The who command is related to the command w, which provides the same information but also displays additional data and statistics.

== History ==
A who command that displays the names of users logged in was first implemented for the CTSS operating system by Noel Morris in 1965. This inspired Tom Van Vleck to write a Multics version. Later, it appeared in Version 1 Unix and became part of the X/Open Portability Guide since issue 2 of 1987. It was inherited by the first version of POSIX.1 and the Single Unix Specification.

The existence of who presupposes the existence of an online group of users in a shared collegial environment with a need to communicate with each other.

The version of who bundled in GNU coreutils was written by Joseph Arceneaux, David MacKenzie, and Michael Stone.

== Specification ==
The Single UNIX Specification (SUS) specifies that who should list information about accessible users. The XSI extension also specifies that the data of the username, terminal, login time, process ID, and time since last activity occurred on the terminal, furthermore, an alternate system database used for user information can be specified as an optional argument to who.

The command can be invoked with the arguments am i or am I (so it is invoked as who am i or who am I), showing information about the current terminal only (see the command tty and the -m option below, of which this invocation is equivalent).

== Usage ==
The SUS without extensions only specifies the following -m, -T, and -u options, all other options are specified in the XSI extension.

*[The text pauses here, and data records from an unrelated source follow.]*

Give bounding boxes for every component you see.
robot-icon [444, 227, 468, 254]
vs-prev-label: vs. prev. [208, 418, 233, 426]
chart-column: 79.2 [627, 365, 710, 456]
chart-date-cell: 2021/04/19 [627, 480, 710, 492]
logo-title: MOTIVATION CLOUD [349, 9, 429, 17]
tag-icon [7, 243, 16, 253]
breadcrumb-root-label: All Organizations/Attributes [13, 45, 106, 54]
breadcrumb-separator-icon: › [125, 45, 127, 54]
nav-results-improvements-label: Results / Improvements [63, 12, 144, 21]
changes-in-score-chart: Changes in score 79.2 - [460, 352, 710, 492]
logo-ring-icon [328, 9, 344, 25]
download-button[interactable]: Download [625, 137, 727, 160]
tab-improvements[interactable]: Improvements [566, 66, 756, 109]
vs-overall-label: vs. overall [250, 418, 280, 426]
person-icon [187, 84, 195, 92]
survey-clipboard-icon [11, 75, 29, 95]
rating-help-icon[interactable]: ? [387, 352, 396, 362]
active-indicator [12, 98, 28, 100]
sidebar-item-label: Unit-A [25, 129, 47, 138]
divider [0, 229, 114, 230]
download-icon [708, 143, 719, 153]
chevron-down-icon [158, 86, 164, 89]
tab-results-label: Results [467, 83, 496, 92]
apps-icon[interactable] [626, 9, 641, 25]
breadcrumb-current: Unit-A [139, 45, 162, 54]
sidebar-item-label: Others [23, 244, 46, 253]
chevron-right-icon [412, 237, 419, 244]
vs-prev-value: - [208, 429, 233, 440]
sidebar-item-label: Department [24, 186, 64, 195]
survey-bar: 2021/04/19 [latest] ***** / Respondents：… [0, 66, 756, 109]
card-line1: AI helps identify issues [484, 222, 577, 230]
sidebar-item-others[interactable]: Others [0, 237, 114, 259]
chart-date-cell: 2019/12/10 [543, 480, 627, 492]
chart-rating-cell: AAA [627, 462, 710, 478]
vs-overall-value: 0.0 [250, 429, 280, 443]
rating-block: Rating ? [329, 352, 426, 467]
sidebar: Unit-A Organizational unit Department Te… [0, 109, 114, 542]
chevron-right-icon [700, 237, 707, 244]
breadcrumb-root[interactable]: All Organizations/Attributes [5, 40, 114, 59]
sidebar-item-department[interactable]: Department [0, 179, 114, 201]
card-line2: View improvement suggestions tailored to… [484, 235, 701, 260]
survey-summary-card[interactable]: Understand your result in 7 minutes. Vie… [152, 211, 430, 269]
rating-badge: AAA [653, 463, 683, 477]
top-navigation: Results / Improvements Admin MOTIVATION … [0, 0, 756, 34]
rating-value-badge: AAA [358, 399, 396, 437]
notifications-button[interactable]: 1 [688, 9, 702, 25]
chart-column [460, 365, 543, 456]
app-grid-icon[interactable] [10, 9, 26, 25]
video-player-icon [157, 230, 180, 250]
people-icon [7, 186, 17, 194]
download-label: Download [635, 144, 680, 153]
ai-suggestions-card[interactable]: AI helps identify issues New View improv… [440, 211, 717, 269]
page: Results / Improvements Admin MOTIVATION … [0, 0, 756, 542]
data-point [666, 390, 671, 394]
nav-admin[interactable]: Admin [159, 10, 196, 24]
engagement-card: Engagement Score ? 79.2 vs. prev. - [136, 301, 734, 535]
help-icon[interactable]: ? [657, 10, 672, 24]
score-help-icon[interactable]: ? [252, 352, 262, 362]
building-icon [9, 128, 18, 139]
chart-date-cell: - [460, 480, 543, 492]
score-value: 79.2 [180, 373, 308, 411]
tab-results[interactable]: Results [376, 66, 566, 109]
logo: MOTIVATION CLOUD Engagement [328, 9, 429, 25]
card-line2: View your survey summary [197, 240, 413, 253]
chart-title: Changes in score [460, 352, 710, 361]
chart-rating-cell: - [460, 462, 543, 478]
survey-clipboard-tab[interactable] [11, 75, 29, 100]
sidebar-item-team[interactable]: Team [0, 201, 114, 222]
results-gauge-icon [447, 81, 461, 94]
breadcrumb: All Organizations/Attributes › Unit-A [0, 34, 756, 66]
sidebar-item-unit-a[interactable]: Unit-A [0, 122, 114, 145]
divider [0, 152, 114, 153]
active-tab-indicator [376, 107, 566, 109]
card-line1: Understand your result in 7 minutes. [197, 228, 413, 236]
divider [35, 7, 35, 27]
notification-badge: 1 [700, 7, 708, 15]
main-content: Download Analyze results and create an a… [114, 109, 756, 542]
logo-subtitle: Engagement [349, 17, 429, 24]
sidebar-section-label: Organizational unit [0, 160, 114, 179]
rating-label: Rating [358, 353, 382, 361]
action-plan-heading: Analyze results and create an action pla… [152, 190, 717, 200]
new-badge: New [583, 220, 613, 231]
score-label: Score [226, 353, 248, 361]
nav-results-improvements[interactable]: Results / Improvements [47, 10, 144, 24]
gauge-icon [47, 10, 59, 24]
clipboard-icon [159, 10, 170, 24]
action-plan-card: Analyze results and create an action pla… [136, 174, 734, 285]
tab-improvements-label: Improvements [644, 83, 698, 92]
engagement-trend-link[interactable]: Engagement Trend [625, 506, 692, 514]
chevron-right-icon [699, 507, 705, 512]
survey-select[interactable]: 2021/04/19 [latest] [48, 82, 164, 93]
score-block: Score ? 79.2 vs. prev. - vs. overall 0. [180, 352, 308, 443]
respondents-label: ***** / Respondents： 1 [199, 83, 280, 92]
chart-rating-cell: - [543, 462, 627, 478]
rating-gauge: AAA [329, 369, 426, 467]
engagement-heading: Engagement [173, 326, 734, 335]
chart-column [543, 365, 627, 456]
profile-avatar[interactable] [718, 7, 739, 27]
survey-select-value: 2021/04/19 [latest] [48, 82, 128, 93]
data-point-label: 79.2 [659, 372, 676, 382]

-a, process the system database used for user information with the -b, -d, -l, -p, -r, -t, -T and -u.
-b, show time when system was last rebooted
-d, show zombie processes and details
-H, show column headers
-l, show terminals where a user can log in
-m, show information about the current terminal only
-p, show active processes
-q, quick format, show only names and the number of all users logged on, disables all other options; equivalent to users command line utility
-r, show runlevel of the init process.
-s, (default) show only name, terminal, and time details
-t, show when system clock was last changed
-T, show details of each terminal in a standard format (see note in Examples section)
-u, show idle time; XSI shows users logged in and displays information whether the terminal has been used recently or not

Other Unix and Unix-like operating systems may add extra options. GNU who includes a -i option behaving similarly to -u and a -w option displaying whether the user listed accepts messages (the SUS displays this when -T is specified), yet GNU who and BSD who both omit a number of the above options (such as -a, -b, -d, and others); GNU who instead uses -l to perform DNS lookups on hostnames listed.

== Output ==
The SUS without extensions specifies that the output format is to be "implementation-defined". The XSI extension specifies a format, but notes that it is not fully specified; delimiters and field lengths are not precisely specified. Thus, the format of the output differs considerably among Unix implementations.